[Linux] Système de fichier Btrfs et compression : performances comparées des différentes possibilitésTemps de lecture : ~15 min

J’ai découvert récemment le système de fichier Btrfs, un système de fichier bien plus avancé et intéressant que le traditionnel Ext4 utilisé par défaut un peu partout côté Linux. Grâce au fait qu’il est maintenant intégré (certes basiquement) aux installeurs graphiques, j’ai pu m’y essayer.
Il n’en reste pas moins assez complexe a appréhender, et à paramétrer (essentiellement en ligne de commande, vivement un utilitaire graphique !).

Je ne détaillerai pas dans ce billet ce qu’est Btrfs ni comment l’utiliser, mais vous pouvez par exemple consulter ce billet de sebsauvage (que je remercie chaleureusement au passage).

En particulier, ce système de fichier propose une compression à la volée des fichiers – très pratique pour gagner « gratuitement » beaucoup d’espace de stockage !
Sauf qu’on a le choix entre 3 algorithmes de compression, et plusieurs niveaux de compression pour certains d’entre eux. Que choisir ? 🤔
Il y a un cruel manque d’explications accessibles et documentées sur la question.

En cherchant sur le Web, pas moyen de trouver grand chose de complet et pertinent à me mettre sous la dent… Il me faut signaler ce benchmark de compression et celui de décompression, mais c’est à peu près tout, et dans une configuration spécifique et assez différente de la mienne. Je restais sur ma faim…

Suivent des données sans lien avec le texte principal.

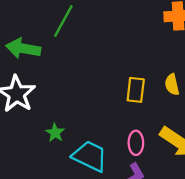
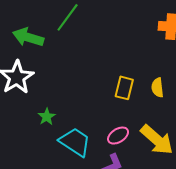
pink ellipse: (136, 143) -> (118, 136), turned 50

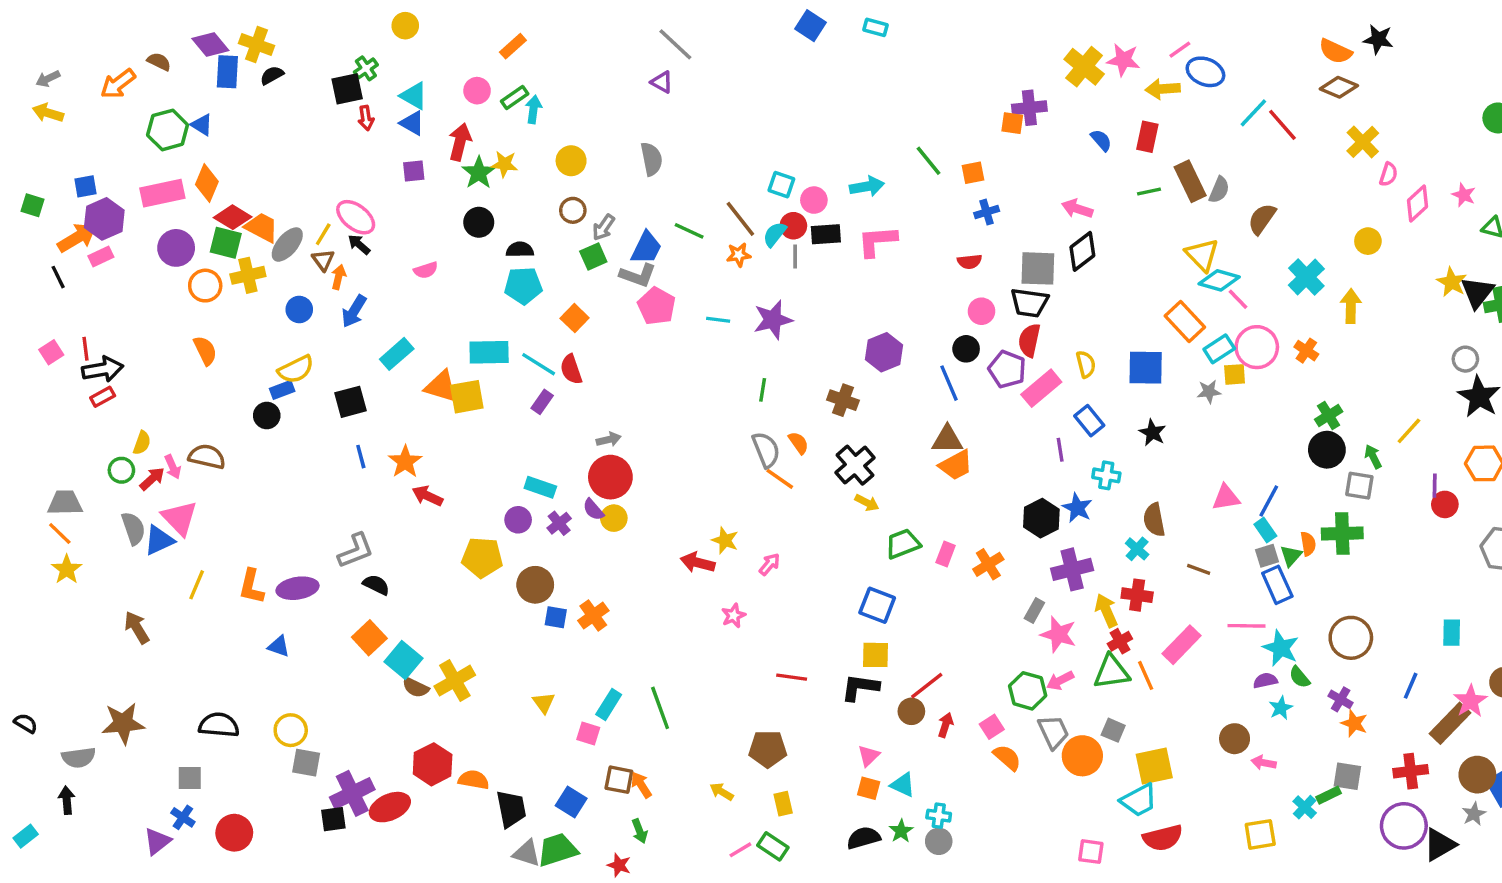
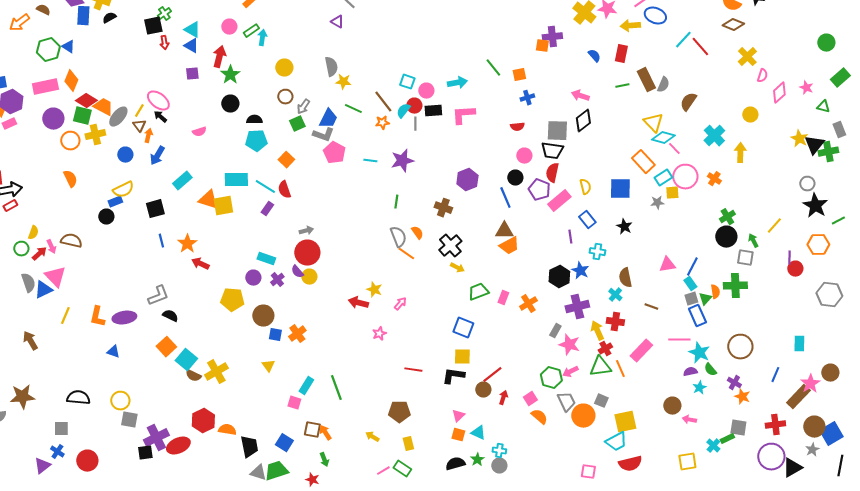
yellow star: (504, 164) -> (343, 82), moved
yellow triangle: (544, 703) -> (268, 366), moved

J’ai donc cherché à comparer les différents algorithmes de compression en cherchant à déterminer quelle était la ou les options optimales, selon les cas d’usages.
On y va ? 😃

Avertissement

Ce test n’a pas la prétention d’être exhaustif, de couvrir tous les cas d’usage, ni de fournir des mesures très précises des performances ou une conclusion définitive sur le choix de « la meilleure option » (si tant est quelle existe…).
Faute de trouver les ressources suffisantes en ligne, j’ai voulu mesurer quelle option était la plus optimale dans mon cas particulier. Et je vous partage mes résultats car je trouve que c’est trop peu documenté en ligne.
Libre à vous de reproduire le même test dans vos conditions réelles, rien ne sera plus adapté à votre situation 😉

Méthodologie

Matériel utilisé

Côté processeur : un Ryzen 5 3600 (6 cœurs/12threads, autour de 4,1Ghz au maximum de ses performances d’usine).
Ce processeur est intéressant comme élément de comparaison, en effet il représente le milieu de gamme actuel d’AMD, et plutôt la tranche du haut de gamme du marché grand public, d’autant plus que c’est un processeur récent.
Dans le test cité plus haut, vous avez une idée des performances pour un vieux processeur haut de gamme d’AMD, qui correspond plus à l’entrée de gamme actuelle. Je note d’ailleurs que l’écart de performances est assez faible.

Côté stockage :

  • Un disque dur Seagate Barracuda 2To, 7200 tours/min.
  • Un SSD Intel 660p 512Go, de type NVMe c’est-à-dire un SSD branché sur un port PCI-E (3.0), qui permet des débits bien supérieurs au SATA 3.

Aparté

J’ai également un SSD branché en SATA 3 (donc limité à 550Mo/s par la connectique), que je n’ai pas testé (parce qu’il faudrait que j’y créé une partition dédiée).
Il serait intéressant d’observer quel gain la compression peut apporter : si l’on peut compresser les données assez vite, les 550Mo/s de données compressées donneront une vitesse « réelle » supérieure.
Je suis preneur de retour là-dessus 🙂

Conditions du test

Le test a été réalisé sur une distribution Linux (Kubuntu 20.10) avec un noyau en version 5.8 (ce qui semble compter vu les améliorations du support de Btrfs introduites par cette version).
C’est ma machine principale et non un serveur ou autre, elle était donc utilisée en parallèle (ex: Firefox était actif) ce qui introduit un peu de variabilité dans les résultats, mais est aussi plus fidèles aux conditions réelles d’utilisation (en multi-tâche sur un ordinateur grand public).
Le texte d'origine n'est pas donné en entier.